[Required action] Drop the pictures; give again exactly the lines from the one holding "chờ The Scandal và đang tậ" through the end of the data.

(Extracted records)
[Start of section]
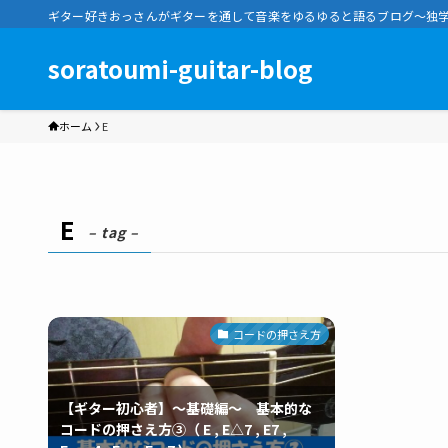
ギター好きおっさんがギターを通して音楽をゆるゆると語るブログ～独学向け～ | so
soratoumi-guitar-blog
ホーム
E
E
– tag –
コードの押さえ方
【ギター初心者】～基礎編～ 基本的な
コードの押さえ方③（ E , E△7 , E7 ,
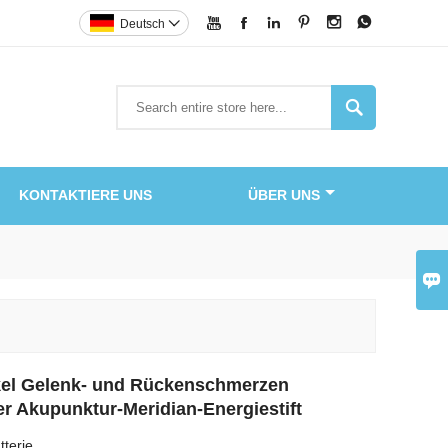






Deutsch


KONTAKTIERE UNS
ÜBER UNS

kel Gelenk- und Rückenschmerzen
r Akupunktur-Meridian-Energiestift
terie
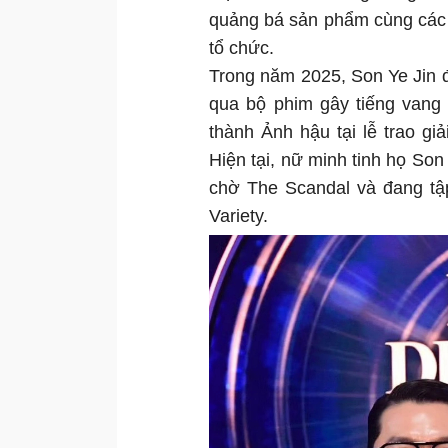
quảng bá sản phẩm cùng các
tổ chức.
Trong năm 2025, Son Ye Jin 
qua bộ phim gây tiếng vang
thành Ảnh hậu tại lễ trao gi
Hiện tại, nữ minh tinh họ So
chờ The Scandal và đang tậ
Variety.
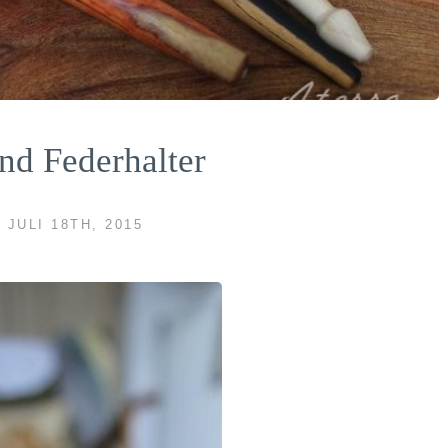
und Federhalter
JULI 18TH, 2015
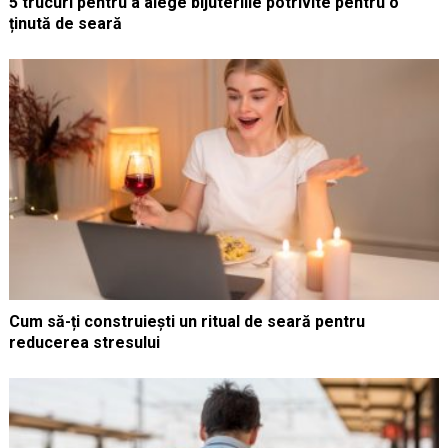
5 trucuri pentru a alege bijuteriile potrivite pentru o
ținută de seară
Cum să-ți construiești un ritual de seară pentru
reducerea stresului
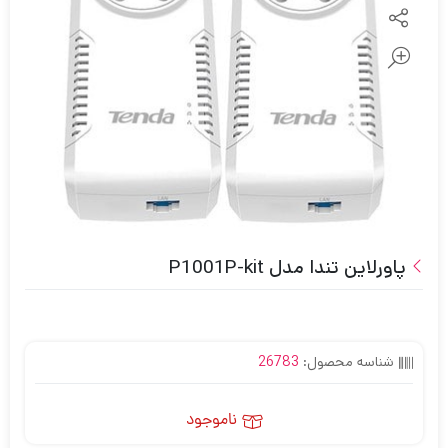
پاورلاین تندا مدل P1001P-kit
شناسه محصول:
26783
ناموجود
[End of section]
[Your response]
chờ The Scandal và đang tậ
Variety.
und Federhalter
JULI 18TH, 2015
5 trucuri pentru a alege bijuteriile potrivite pentru o
ținută de seară
Cum să-ți construiești un ritual de seară pentru
reducerea stresului
پاورلاین تندا مدل P1001P-kit
شناسه محصول:
26783
ناموجود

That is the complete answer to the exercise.